3 Replies to “Is Quantified Security a Weak Hypothesis?”

  1. I’m so glad you posted this, Adam. I found the paper recently and thought it was a really good meta-analysis of the research that has been done to date on security quantification.

    What the author has done, that I’ve never seen anywhere else, is to systematically collect and analyze the most prominant published academic research papers. He defines a taxonomy to compare and contrast the papers, which is a great contribution in itself. He also identifies common assumptions and critiques them.

    Yes, the author is focusing on research that attempts to quantify security in the large, rather than the more specific and narrow things you mention above.

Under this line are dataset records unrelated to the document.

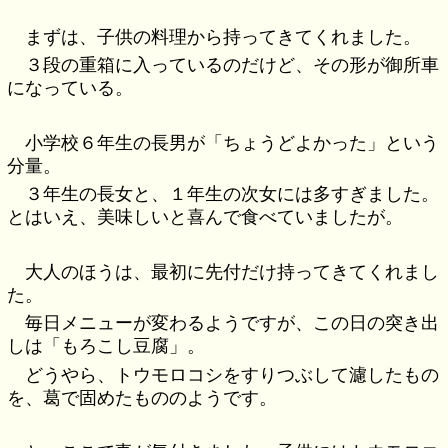
まずは、子供の料理から持ってきてくれました。
３段の重箱に入っているのだけど、その形が御所車
になっている。
小学校６年生の長男が「ちょうどよかった」という
分量。
３年生の長女と、１年生の次女には多すぎました。
とはいえ、美味しいと喜んで食べていましたが。
大人のほうは、最初に先付だけ持ってきてくれまし
た。
毎日メニューが変わるようですが、この日の突き出
しは「もろこし豆腐」。
どうやら、トウモロコシをすりつぶして濾したもの
を、葛で固めたもののようです。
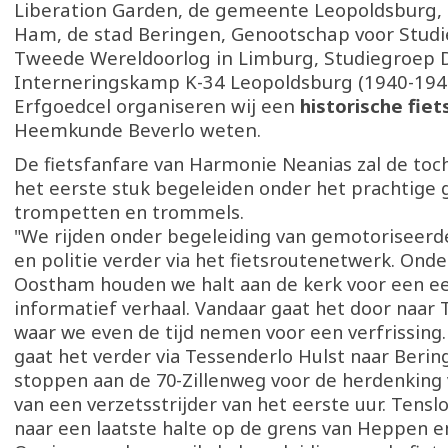
Liberation Garden, de gemeente Leopoldsburg
Ham, de stad Beringen, Genootschap voor Studi
Tweede Wereldoorlog in Limburg, Studiegroep 
Interneringskamp K-34 Leopoldsburg (1940-194
Erfgoedcel organiseren wij een
historische fiet
Heemkunde Beverlo weten.
De fietsfanfare van Harmonie Neanias zal de to
het eerste stuk begeleiden onder het prachtige 
trompetten en trommels.
"We rijden onder begeleiding van gemotoriseerd
en politie verder via het fietsroutenetwerk. Ond
Oostham houden we halt aan de kerk voor een e
informatief verhaal. Vandaar gaat het door naar
waar we even de tijd nemen voor een verfrissing
gaat het verder via Tessenderlo Hulst naar Berin
stoppen aan de 70-Zillenweg voor de herdenking
van een verzetsstrijder van het eerste uur. Tensl
naar een laatste halte op de grens van Heppen e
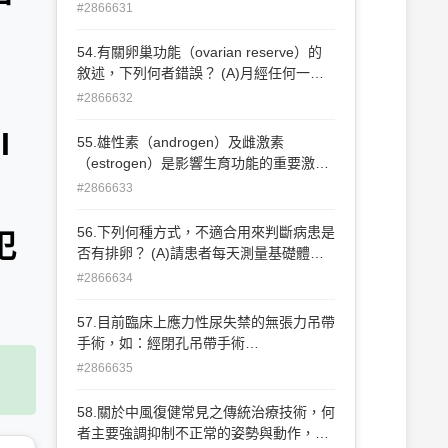
#2866631
內膜癌可歸類為第一型（type I）
54.有關卵巢功能（ovarian reserve）的
敘述，下列何者錯誤？ (A)月經任何一天
抽血檢驗Anti-Müllerian
#2866632
Hormone（AMH），可以了解卵巢功能
I
(B)血清Anti-Müllerian Hormone（AMH）
55.雄性素（androgen）及雌激素
濃度2 ng/mL代表卵巢功能不佳 (C)月經第
（estrogen）是影響生育功能的重要激
三天超音波測量竇卵泡數目（Antral
素，下列關於性激素的敘述何者錯誤？
#2866633
Follicle Count, AFC），可以了解卵巢功
(A)雄性素是雌激素的前驅物 (B)女性體內
能 (D)月經第三天超音波測量竇卵泡數目
的雄性素並非全部由卵巢所分泌的 (C)停
56.下列何種方式，不適合用來判斷病患是
犯
（Antral Follicle Count, AFC）3顆代表卵
經婦女體內雄性素仍維持不減 (D)女性外
否有排卵？ (A)請患者每天測量基礎體溫
巢功能不佳
生殖器發育是受到雌激素刺激而形成的
並記錄 (B)在預期月經來之前一週測量血
#2866634
中黃體素濃度 (C)在月經週期第五天進行
陰道超音波檢查，測量濾泡的大小與數量
57.目前臨床上應力性尿失禁的無張力吊帶
(D)在月經結束後每天檢測尿液中的黃體激
手術，如：經閉孔吊帶手術
素（luteinizing hormone, LH）
（transobturator tape, TOT）或無張力陰
#2866635
道 吊帶手術（tension-free vaginal tape,
TVT）等，是將吊帶（polypropylene
58.關於中風復健常見之傳統治療技術，何
tape）置放在尿道下方何位置？ (A)尿道
者主要強調抑制不正常的姿勢與動作，並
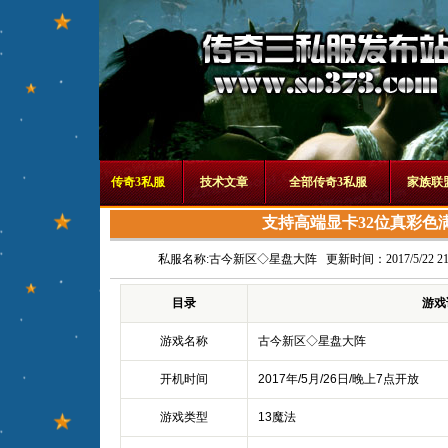
传奇3私服
技术文章
全部传奇3私服
家族联
支持高端显卡32位真彩色
私服名称:
古今新区◇星盘大阵
更新时间：2017/5/22 21:
目录
游戏
游戏名称
古今新区◇星盘大阵
开机时间
2017年/5月/26日/晚上7点开放
游戏类型
13魔法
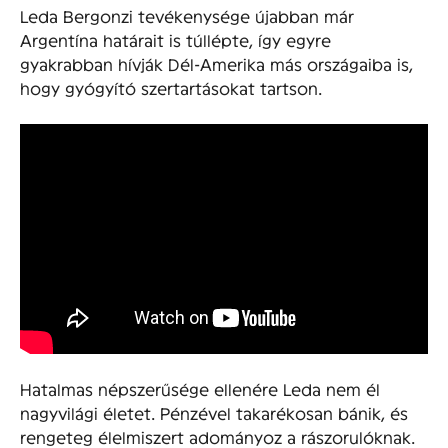
Leda Bergonzi tevékenysége újabban már
Argentína határait is túllépte, így egyre
gyakrabban hívják Dél-Amerika más országaiba is,
hogy gyógyító szertartásokat tartson.
Hatalmas népszerűsége ellenére Leda nem él
nagyvilági életet. Pénzével takarékosan bánik, és
rengeteg élelmiszert adományoz a rászorulóknak.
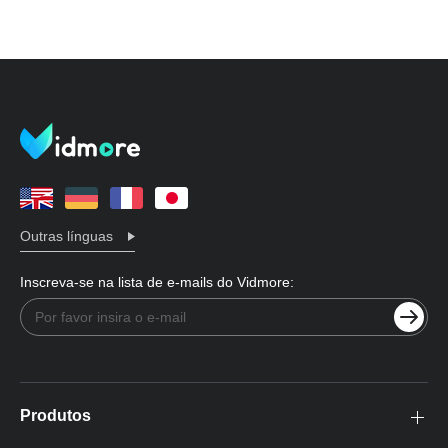
Outras línguas
Inscreva-se na lista de e-mails do Vidmore:
Produtos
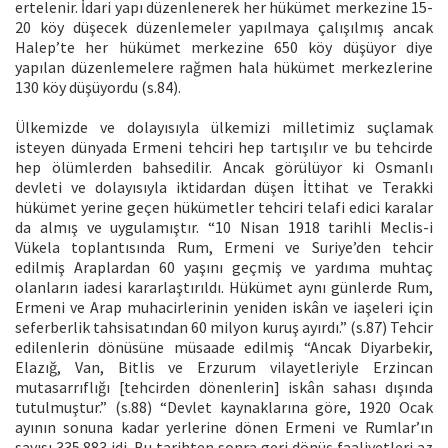
ertelenir. İdari yapı düzenlenerek her hükümet merkezine 15-
20 köy düşecek düzenlemeler yapılmaya çalışılmış ancak
Halep’te her hükümet merkezine 650 köy düşüyor diye
yapılan düzenlemelere rağmen hala hükümet merkezlerine
130 köy düşüyordu (s.84).
Ülkemizde ve dolayısıyla ülkemizi milletimiz suçlamak
isteyen dünyada Ermeni tehciri hep tartışılır ve bu tehcirde
hep ölümlerden bahsedilir. Ancak görülüyor ki Osmanlı
devleti ve dolayısıyla iktidardan düşen İttihat ve Terakki
hükümet yerine geçen hükümetler tehciri telafi edici karalar
da almış ve uygulamıştır. “10 Nisan 1918 tarihli Meclis-i
Vükela toplantısında Rum, Ermeni ve Suriye’den tehcir
edilmiş Araplardan 60 yaşını geçmiş ve yardıma muhtaç
olanların iadesi kararlaştırıldı. Hükümet aynı günlerde Rum,
Ermeni ve Arap muhacirlerinin yeniden iskân ve iaşeleri için
seferberlik tahsisatından 60 milyon kuruş ayırdı.” (s.87) Tehcir
edilenlerin dönüsüne müsaade edilmiş “Ancak Diyarbekir,
Elazığ, Van, Bitlis ve Erzurum vilayetleriyle Erzincan
mutasarrıflığı [tehcirden dönenlerin] iskân sahası dışında
tutulmuştur.” (s.88) “Devlet kaynaklarına göre, 1920 Ocak
ayının sonuna kadar yerlerine dönen Ermeni ve Rumlar’ın
sayısı 335.883 idi. Bu tarihten sonra geri dönüş faaliyetleri az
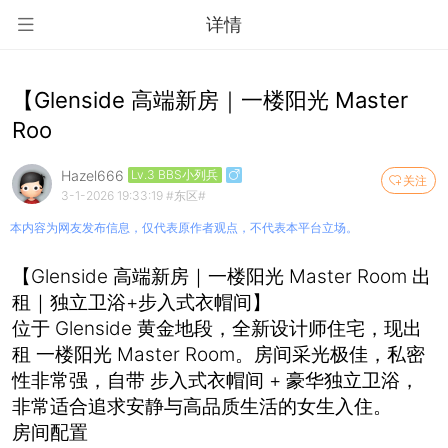
详情
【Glenside 高端新房｜一楼阳光 Master
Roo
Hazel666
Lv.3 BBS小列兵
关注
3-1-2026 19:33:19
#东区#
本内容为网友发布信息，仅代表原作者观点，不代表本平台立场。
【Glenside 高端新房｜一楼阳光 Master Room 出
租｜独立卫浴+步入式衣帽间】
位于 Glenside 黄金地段，全新设计师住宅，现出
租 一楼阳光 Master Room。房间采光极佳，私密
性非常强，自带 步入式衣帽间 + 豪华独立卫浴，
非常适合追求安静与高品质生活的女生入住。
房间配置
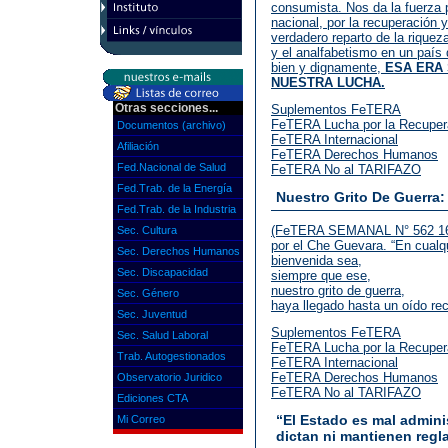
consumista. Nos da la fuerza 
nacional, por la recuperación 
verdadero reparto de la riqueza
y el analfabetismo en un país
bien y dignamente,
ESA ERA 
NUESTRA LUCHA.
Otras secciones...
Suplementos FeTERA
FeTERA Lucha por la Recupera
Documentos (archivo)
FeTERA Internacional
Afiliación
FeTERA Derechos Humanos
Fed.Nacional de Salud
FeTERA No al TARIFAZO
Fed.Trab. de la Energía
Nuestro Grito De Guerra:
Fed.Trab. de la Industria
(FeTERA SEMANAL N° 562 16.0
Sec. Cultura
por el Che Guevara. “En cualqu
Sec. Derechos Humanos
bienvenida sea,
Sec. Discapacidad
siempre que ese,
nuestro grito de guerra,
Sec. Género
haya llegado hasta un oído rec
Sec. Juventud
Suplementos FeTERA
Sec. Salud Laboral
FeTERA Lucha por la Recupera
Trab. Autogestionados
FeTERA Internacional
FeTERA Derechos Humanos
Observatorio Juridico
FeTERA No al TARIFAZO
Ediciones CTA
“El Estado es mal admin
Mi Correo
dictan ni mantienen regl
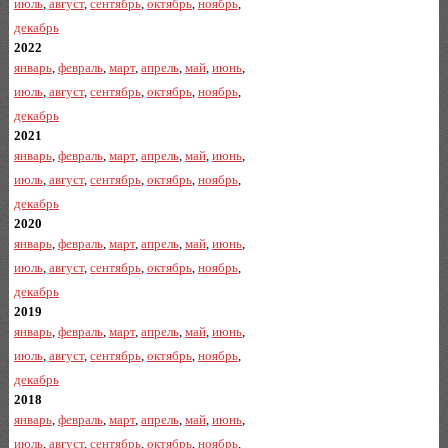
июль
,
август
,
сентябрь
,
октябрь
,
ноябрь
,
декабрь
2022
январь
,
февраль
,
март
,
апрель
,
май
,
июнь
,
июль
,
август
,
сентябрь
,
октябрь
,
ноябрь
,
декабрь
2021
январь
,
февраль
,
март
,
апрель
,
май
,
июнь
,
июль
,
август
,
сентябрь
,
октябрь
,
ноябрь
,
декабрь
2020
январь
,
февраль
,
март
,
апрель
,
май
,
июнь
,
июль
,
август
,
сентябрь
,
октябрь
,
ноябрь
,
декабрь
2019
январь
,
февраль
,
март
,
апрель
,
май
,
июнь
,
июль
,
август
,
сентябрь
,
октябрь
,
ноябрь
,
декабрь
2018
январь
,
февраль
,
март
,
апрель
,
май
,
июнь
,
июль
,
август
,
сентябрь
,
октябрь
,
ноябрь
,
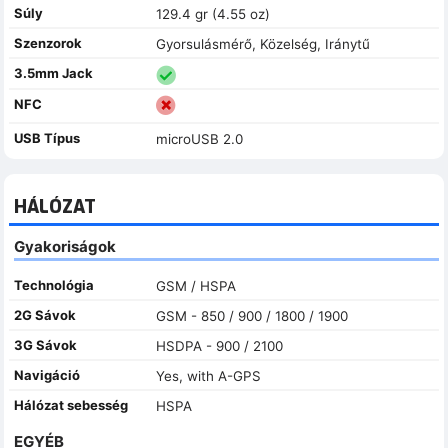
Súly
129.4 gr (4.55 oz)
Szenzorok
Gyorsulásmérő, Közelség, Iránytű
3.5mm Jack
NFC
USB Típus
microUSB 2.0
HÁLÓZAT
Gyakoriságok
Technológia
GSM / HSPA
2G Sávok
GSM - 850 / 900 / 1800 / 1900
3G Sávok
HSDPA - 900 / 2100
Navigáció
Yes, with A-GPS
Hálózat sebesség
HSPA
EGYÉB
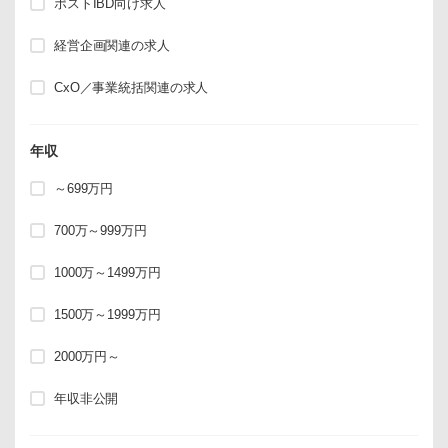
ポストIBD向け求人
経営企画関連の求人
CxO／事業統括関連の求人
年収
～699万円
700万～999万円
1000万～1499万円
1500万～1999万円
2000万円～
年収非公開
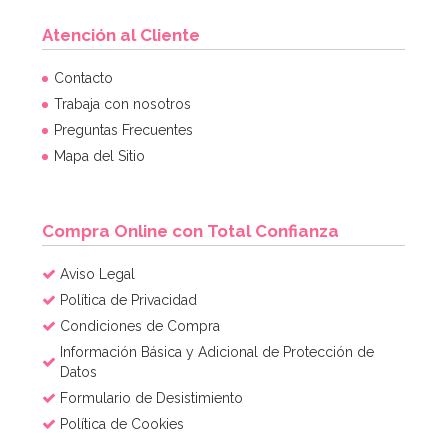
Atención al Cliente
Contacto
Trabaja con nosotros
Preguntas Frecuentes
Mapa del Sitio
Compra Online con Total Confianza
Aviso Legal
Política de Privacidad
Condiciones de Compra
Información Básica y Adicional de Protección de
Datos
Formulario de Desistimiento
Política de Cookies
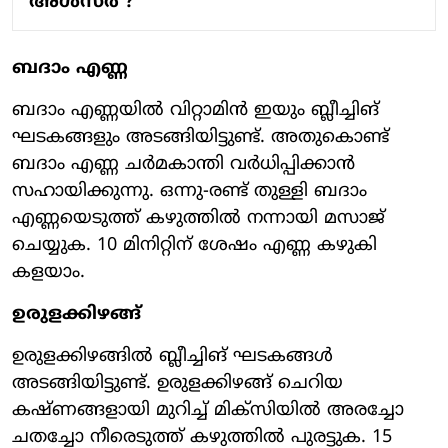
അൾസർ ?
ബദാം എണ്ണ
ബദാം എണ്ണയിൽ വിറ്റാമിൻ ഇയും ബ്ലീച്ചിങ്
ഘടകങ്ങളും അടങ്ങിയിട്ടുണ്ട്. അതുകൊണ്ട്
ബദാം എണ്ണ ചർമകാന്തി വർധിപ്പിക്കാൻ
സഹായിക്കുന്നു. ഒന്നു-രണ്ട് തുള്ളി ബദാം
എണ്ണയെടുത്ത് കഴുത്തിൽ നന്നായി മസാജ്
ചെയ്യുക. 10 മിനിറ്റിന് ശേഷം എണ്ണ കഴുകി
കളയാം.
ഉരുളക്കിഴങ്ങ്
ഉരുളക്കിഴങ്ങിൽ ബ്ലീച്ചിങ് ഘടകങ്ങൾ
അടങ്ങിയിട്ടുണ്ട്. ഉരുളക്കിഴങ്ങ് ചെറിയ
കഷ്ണങ്ങളായി മുറിച്ച് മിക്സിയിൽ അരച്ചോ
ചതച്ചോ നീരെടുത്ത് കഴുത്തിൽ പുരട്ടുക. 15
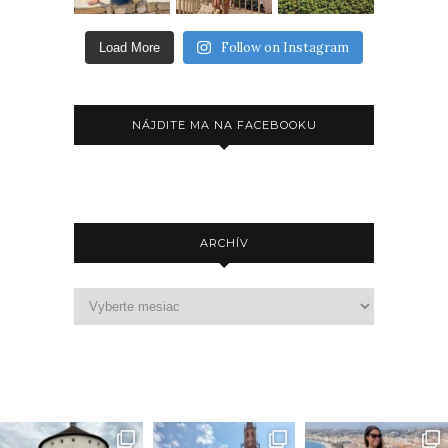
Follow on Instagram
Load More
NÁJDITE MA NA FACEBOOKU
ARCHÍV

So he is not saying that quantification is not justified by research for all aspects of security — only for the aggregate concept of security.

    As someone who has been on a quest for such aggregate security metrics (framed as risk), I share the author’s conclusions about extant research. I take all of his critiques as being very constructive because he points to ways that research can be done better or different.

    Furthermore, he’s careful to say that his meta-analysis does not prove or even support the hypothesis that the quantification of security is hopeless or impossible — only that it hasn’t been accomplished so far:

    “It should also be apparent that in this paper, we are clearly not attempting to reject modeling or quantification as a fundamentally good idea. However, the effort of the survey allows one to observe limitations in much of the work on quantification so far.”

    It may turn out that someone will prove the impossibility, or infeasability of such an effort. So be it. The research community needs this sort of critical analysis to point us in the right directions.

  2. So glad to see you bring up this paper. I was at NSPW and it was one of my favorites. A great piece of work. Vilhelm does an extremely comprehensive job. And it’s just staggering when you see all the work that’s been done and the fact that we still can’t draw a solid conclusion one way or the other. That’s a slim return on effort. And worse, unless something changes, if Vilhelm repeated the exercise in 2019, there’d be many more papers to survey, but the lack of any firm conclusion looks like a pretty safe prediction.

    There’s a nice paper on Strong Inference from Science in 1964.
    They look at why some branches of Science advance much faster than others. And what Vilhelm targets is really at the heart of it. When people constantly ask
    1. What experiment would falsify this hypothesis? or
    2. What hypothesis does this experiment falsify?
    things move rapidly.
    If we can’t construct an experiment to falsify Quantfied Security, then it’ll just meander forever.

    How many other areas in security share this failure? Training ourselves to constantly ask those two questions might be a good exercise.

    Link to the Science article:
    http://pages.cs.wisc.edu/~markhill/science64_strong_inference.pdf

    1. @Cormac Thanks! This is a great paper. I’m going to start using the methods suggested immediately, and do what I can to influence others to use “strong inference”.

      I’ve asked a lot of researchers (academic and industry) why they do research the way they do, leading to “weak hypothesis”.

      First, they all acknowledge that their research isn’t as strong as it could be.

      But they say, “I had to pick a method that was already accepted in my research community”, or “I had to simplify the model so it is analytically tractable”, or “I leave it to someone else to develop empirical tests”, or “It’s a waste of our time (industry) to test academic theories”, and so on.

      Another strong force is the need to attack a narrow problem in order to get results. And anyone who does research on the Big Problems usually does so in a way that is disconnected from empirical reality, not just abstracted. (My fav example is the Gordon-Loeb model of optimal enterprise spending on security.)

      Another factor is research funding. We just don’t have enough funding support for the right interdisciplinary teams. I don’t think we need billions, but something more than the few million that is currently spent worldwide. Otherwise, you don’t get a critical mass of researchers who see it in their professional interest to do the “strong inference” work.

      Lastly, there is lack of role models. Once a few brave, smart scientists do “strong inference” work, they can set a standard and example for others to follow.